TRIAL JUDGE COMMITTED REVERSIBLE ERROR IN DENYING [PLAINTIFF'S] REQUEST TO CHARGE THE JURY THAT DEFENDANT'S PLACEMENT OF BRUSH AND DEBRIS WITHIN THE ROADWAY CONSTITUTED A NUISANCE THEREBY SUBJECTING HIM TO LIABILITY FOR THE [PLAINTIFF'S] DAMAGES.

In reviewing a denial of a motion for a new trial "[t]he trial court's ruling on such a motion shall not be reversed unless it clearly appears that there was a miscarriage of justice under the law." R. 2:10-1. An appellate court must give due deference to the trial court's "feel of the case," that is, its regard for "the jury to pass upon the credibility of the witnesses" and whether "it clearly and convincingly appears that there was a miscarriage of justice under the law." Carrino v. Novotny, 78 N.J. 355, 361 (1979) (quoting R. 4:49-1(a)); see also Baxter v. Fairmont Food Co., 74 N.J. 588, 597-98 (1977); Dolson v. Anastasia, 55 N.J. 2, 7 (1969) (holding that in reviewing the trial court's denial of a motion for a new trial, "the appellate court must give deference to the views of the trial judge . . . .").

Our Supreme Court has discussed the miscarriage of justice standard:

[A] motion for a new trial should be granted only where to do otherwise would result in a miscarriage of justice shocking to the conscience of the court. . . . Thus, a trial judge is not [to] substitute his [or her] judgment for that of the jury merely because he [or she] would have reached the opposite conclusion . . . .



A miscarriage of justice has been described as a pervading sense of wrongness needed to justify [an] appellate or trial judge undoing of a jury verdict . . . [which] can arise . . . from manifest lack of inherently credible evidence to support the finding, obvious overlooking or under-valuation of crucial evidence, [or] a clearly unjust result[.]



[Risko v. Thompson Muller Auto. Grp., Inc., 206 N.J. 506, 521 (2011) (internal citations and quotation marks omitted).]
In deciding a motion for a new trial, the trial judge must "canvass the record, not to balance the persuasiveness of the evidence on one side as against the other, but to determine whether reasonable minds might accept the evidence as adequate to support the jury verdict . . . ." Kulbacki v. Sobchinsky, 38 N.J. 435, 445 (1962).

We first address plaintiff's argument that the jury verdict was against the weight of the evidence. Similar to Rule 2:10-1, Rule 4:49-1(a) states that a judge should only grant a motion for a new trial if a verdict is against the weight of the evidence and "if, having given due regard to the opportunity of the jury to pass upon the credibility of the witnesses, it clearly and convincingly appears that there was a miscarriage of justice under the law." See also Pressler & Verniero, Current N.J. Court Rules, comment 4 on R. 2:10-1 (2016) (explaining that when a "weight of the evidence argument" is entertained, the principles in Dolson, supra, 55 N.J. at 6-8 are "fully viable" and the "appellate court's review is essentially the same as the standard governing the trial judge's disposition.").

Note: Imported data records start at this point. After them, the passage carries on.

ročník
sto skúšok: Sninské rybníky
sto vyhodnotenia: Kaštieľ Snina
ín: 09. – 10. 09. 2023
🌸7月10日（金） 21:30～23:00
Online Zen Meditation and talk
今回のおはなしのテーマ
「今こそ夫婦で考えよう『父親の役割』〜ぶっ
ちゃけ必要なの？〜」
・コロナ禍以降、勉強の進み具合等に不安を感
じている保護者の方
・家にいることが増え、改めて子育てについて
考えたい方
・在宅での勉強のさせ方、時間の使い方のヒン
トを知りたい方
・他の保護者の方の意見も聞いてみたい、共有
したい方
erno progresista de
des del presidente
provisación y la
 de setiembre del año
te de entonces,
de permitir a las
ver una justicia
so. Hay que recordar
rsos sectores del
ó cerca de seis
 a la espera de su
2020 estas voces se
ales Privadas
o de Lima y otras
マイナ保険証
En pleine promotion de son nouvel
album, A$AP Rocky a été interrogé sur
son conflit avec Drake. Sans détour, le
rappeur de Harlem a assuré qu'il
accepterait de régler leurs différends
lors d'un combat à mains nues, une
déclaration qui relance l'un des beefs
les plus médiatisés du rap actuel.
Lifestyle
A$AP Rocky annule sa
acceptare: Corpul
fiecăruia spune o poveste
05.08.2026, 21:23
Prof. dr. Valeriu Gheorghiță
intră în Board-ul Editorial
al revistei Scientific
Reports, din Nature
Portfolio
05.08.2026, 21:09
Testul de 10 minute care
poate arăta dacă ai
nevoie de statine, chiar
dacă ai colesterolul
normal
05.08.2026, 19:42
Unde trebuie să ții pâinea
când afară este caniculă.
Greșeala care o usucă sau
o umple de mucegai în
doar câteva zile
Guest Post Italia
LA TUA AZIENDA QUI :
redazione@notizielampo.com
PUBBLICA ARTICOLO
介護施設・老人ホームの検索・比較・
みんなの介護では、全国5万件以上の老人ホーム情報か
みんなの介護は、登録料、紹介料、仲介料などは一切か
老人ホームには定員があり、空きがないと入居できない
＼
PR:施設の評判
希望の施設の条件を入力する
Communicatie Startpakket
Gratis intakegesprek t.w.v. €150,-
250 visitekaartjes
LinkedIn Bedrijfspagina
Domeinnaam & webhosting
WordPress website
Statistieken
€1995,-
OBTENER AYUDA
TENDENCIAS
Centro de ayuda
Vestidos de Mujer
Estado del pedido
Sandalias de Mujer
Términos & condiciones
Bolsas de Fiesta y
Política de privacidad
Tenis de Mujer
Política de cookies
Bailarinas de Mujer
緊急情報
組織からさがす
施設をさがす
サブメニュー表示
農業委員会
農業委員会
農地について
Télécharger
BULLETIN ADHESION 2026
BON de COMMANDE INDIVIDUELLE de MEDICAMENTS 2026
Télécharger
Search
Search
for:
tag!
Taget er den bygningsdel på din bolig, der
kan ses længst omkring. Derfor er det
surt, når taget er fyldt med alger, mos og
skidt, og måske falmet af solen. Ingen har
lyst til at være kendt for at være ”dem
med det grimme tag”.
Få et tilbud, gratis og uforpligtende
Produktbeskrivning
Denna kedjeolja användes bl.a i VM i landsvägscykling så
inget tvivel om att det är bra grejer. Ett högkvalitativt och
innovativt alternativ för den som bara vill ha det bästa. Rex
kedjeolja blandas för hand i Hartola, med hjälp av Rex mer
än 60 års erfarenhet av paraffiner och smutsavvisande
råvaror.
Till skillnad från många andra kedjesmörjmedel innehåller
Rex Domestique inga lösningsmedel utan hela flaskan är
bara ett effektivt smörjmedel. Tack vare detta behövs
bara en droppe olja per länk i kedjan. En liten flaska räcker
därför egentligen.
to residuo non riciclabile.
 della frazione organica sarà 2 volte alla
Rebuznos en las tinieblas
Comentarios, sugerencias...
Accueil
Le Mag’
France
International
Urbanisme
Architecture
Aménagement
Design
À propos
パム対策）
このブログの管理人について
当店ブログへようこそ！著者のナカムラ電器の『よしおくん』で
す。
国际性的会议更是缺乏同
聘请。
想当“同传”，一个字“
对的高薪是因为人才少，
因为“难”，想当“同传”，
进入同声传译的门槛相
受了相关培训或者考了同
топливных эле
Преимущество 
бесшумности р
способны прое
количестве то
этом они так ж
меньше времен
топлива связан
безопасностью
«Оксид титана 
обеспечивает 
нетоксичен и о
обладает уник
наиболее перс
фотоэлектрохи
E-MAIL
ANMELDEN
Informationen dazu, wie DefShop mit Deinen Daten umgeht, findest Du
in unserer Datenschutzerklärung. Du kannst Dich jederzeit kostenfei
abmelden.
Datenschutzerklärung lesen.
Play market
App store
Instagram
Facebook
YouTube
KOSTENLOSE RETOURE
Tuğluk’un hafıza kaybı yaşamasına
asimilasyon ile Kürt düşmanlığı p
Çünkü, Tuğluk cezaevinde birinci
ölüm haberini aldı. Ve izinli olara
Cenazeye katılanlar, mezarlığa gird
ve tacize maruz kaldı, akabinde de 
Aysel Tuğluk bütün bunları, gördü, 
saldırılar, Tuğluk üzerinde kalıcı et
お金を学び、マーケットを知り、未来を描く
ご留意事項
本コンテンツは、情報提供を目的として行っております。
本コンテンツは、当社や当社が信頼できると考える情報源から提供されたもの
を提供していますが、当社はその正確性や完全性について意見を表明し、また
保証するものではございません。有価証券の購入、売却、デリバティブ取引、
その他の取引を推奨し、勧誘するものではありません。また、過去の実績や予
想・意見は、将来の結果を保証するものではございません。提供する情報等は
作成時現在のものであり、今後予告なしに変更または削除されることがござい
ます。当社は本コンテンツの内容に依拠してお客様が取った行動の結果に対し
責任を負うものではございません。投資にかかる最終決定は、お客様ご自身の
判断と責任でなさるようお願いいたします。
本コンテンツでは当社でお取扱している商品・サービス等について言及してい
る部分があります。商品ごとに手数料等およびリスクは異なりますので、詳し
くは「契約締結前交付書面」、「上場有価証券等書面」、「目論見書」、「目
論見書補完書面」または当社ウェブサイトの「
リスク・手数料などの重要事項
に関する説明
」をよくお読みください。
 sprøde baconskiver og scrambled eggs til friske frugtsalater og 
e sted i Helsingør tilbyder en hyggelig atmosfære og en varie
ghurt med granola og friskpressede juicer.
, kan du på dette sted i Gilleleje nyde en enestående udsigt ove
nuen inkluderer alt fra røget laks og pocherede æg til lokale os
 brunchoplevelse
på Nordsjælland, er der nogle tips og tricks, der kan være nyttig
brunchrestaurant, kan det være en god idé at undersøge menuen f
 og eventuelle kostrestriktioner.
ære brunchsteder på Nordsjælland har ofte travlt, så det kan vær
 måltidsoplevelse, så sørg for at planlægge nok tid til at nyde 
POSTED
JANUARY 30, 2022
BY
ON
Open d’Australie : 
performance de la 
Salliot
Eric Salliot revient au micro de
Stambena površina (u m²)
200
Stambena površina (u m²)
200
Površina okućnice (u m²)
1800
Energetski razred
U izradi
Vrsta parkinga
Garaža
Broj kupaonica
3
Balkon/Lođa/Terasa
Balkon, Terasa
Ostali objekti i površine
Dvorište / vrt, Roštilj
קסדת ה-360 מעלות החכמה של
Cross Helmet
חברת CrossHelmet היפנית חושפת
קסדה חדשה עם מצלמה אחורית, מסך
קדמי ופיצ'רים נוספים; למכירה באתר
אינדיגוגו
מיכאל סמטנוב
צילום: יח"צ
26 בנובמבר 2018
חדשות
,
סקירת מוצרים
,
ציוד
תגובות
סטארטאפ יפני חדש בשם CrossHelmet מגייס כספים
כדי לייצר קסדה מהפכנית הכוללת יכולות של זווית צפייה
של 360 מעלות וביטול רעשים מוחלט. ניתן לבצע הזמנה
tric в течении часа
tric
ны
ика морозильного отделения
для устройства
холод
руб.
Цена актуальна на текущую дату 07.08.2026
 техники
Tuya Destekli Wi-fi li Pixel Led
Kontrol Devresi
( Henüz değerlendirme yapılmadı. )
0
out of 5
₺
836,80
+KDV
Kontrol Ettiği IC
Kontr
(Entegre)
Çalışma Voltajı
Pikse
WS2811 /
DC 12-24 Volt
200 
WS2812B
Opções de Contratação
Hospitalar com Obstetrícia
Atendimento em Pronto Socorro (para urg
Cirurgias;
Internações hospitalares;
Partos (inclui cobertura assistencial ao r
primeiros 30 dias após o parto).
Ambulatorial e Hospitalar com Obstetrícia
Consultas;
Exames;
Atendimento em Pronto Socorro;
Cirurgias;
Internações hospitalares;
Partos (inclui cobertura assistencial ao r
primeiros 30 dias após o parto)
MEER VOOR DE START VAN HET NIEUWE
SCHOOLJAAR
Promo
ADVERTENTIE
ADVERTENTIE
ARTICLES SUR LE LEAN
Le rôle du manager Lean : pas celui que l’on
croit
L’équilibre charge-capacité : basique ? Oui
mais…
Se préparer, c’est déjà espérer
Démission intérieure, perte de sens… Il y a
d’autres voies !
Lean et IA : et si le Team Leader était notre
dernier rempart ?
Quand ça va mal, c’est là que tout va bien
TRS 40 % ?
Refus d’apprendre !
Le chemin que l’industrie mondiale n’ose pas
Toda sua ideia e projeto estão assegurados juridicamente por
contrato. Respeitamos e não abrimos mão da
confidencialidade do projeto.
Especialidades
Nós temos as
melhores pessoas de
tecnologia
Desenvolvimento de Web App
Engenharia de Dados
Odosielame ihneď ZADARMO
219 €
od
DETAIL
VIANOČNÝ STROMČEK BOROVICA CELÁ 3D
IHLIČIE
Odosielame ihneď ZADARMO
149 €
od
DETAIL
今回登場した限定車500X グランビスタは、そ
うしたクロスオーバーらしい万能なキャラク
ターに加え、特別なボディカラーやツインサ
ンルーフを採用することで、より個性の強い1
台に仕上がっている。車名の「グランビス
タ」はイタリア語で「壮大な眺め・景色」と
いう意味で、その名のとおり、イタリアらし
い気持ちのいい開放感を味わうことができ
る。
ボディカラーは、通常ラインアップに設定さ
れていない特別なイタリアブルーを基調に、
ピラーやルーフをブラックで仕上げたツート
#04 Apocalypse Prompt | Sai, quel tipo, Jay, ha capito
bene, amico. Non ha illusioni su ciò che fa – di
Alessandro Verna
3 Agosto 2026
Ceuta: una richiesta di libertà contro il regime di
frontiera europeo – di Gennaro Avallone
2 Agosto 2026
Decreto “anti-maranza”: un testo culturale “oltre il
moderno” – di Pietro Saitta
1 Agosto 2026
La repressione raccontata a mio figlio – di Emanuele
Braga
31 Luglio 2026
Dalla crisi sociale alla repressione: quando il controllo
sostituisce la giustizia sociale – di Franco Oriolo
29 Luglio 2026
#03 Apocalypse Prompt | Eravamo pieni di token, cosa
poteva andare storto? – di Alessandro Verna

Plaintiff argues that defendant violated the Township ordinance regarding the size and placement of lawn debris, and therefore, the jury verdict was against the weight of the evidence. However, the ordinance was not considered by the jury as it was not referenced during the trial, nor was the jury charged relative to the ordinance based upon the pre-trial ruling. Instead, the jury was presented with and presumably considered the Township website's warning that oversized brush piles could be hazardous to pedestrians and motorists. The warning contained in the website was referenced during testimony and was emphasized in plaintiff's counsel's summation. The jurors, therefore, had the opportunity to pass upon whether the debris pile was hazardous to plaintiff.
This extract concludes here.